-- RAW DATA follows --
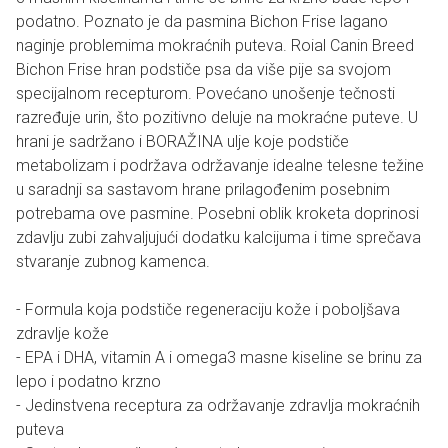
podatno. Poznato je da pasmina Bichon Frise lagano
naginje problemima mokraćnih puteva. Roial Canin Breed
Bichon Frise hran podstiče psa da više pije sa svojom
specijalnom recepturom. Povećano unošenje tečnosti
razređuje urin, što pozitivno deluje na mokraćne puteve. U
hrani je sadržano i BORAŽINA ulje koje podstiče
metabolizam i podržava održavanje idealne telesne težine
u saradnji sa sastavom hrane prilagođenim posebnim
potrebama ove pasmine. Posebni oblik kroketa doprinosi
zdavlju zubi zahvaljujući dodatku kalcijuma i time sprečava
stvaranje zubnog kamenca.
- Formula koja podstiče regeneraciju kože i poboljšava
zdravlje kože
- EPA i DHA, vitamin A i omega3 masne kiseline se brinu za
lepo i podatno krzno
- Jedinstvena receptura za održavanje zdravlja mokraćnih
puteva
-- RAW DATA concluded --
◆ **WORK ITEM**:
Your task is to restate every record word for word. Omit all pictures.

◆ **REPLY TO THE TASK**:
podatno. Poznato je da pasmina Bichon Frise lagano
naginje problemima mokraćnih puteva. Roial Canin Breed
Bichon Frise hran podstiče psa da više pije sa svojom
specijalnom recepturom. Povećano unošenje tečnosti
razređuje urin, što pozitivno deluje na mokraćne puteve. U
hrani je sadržano i BORAŽINA ulje koje podstiče
metabolizam i podržava održavanje idealne telesne težine
u saradnji sa sastavom hrane prilagođenim posebnim
potrebama ove pasmine. Posebni oblik kroketa doprinosi
zdavlju zubi zahvaljujući dodatku kalcijuma i time sprečava
stvaranje zubnog kamenca.
- Formula koja podstiče regeneraciju kože i poboljšava
zdravlje kože
- EPA i DHA, vitamin A i omega3 masne kiseline se brinu za
lepo i podatno krzno
- Jedinstvena receptura za održavanje zdravlja mokraćnih
puteva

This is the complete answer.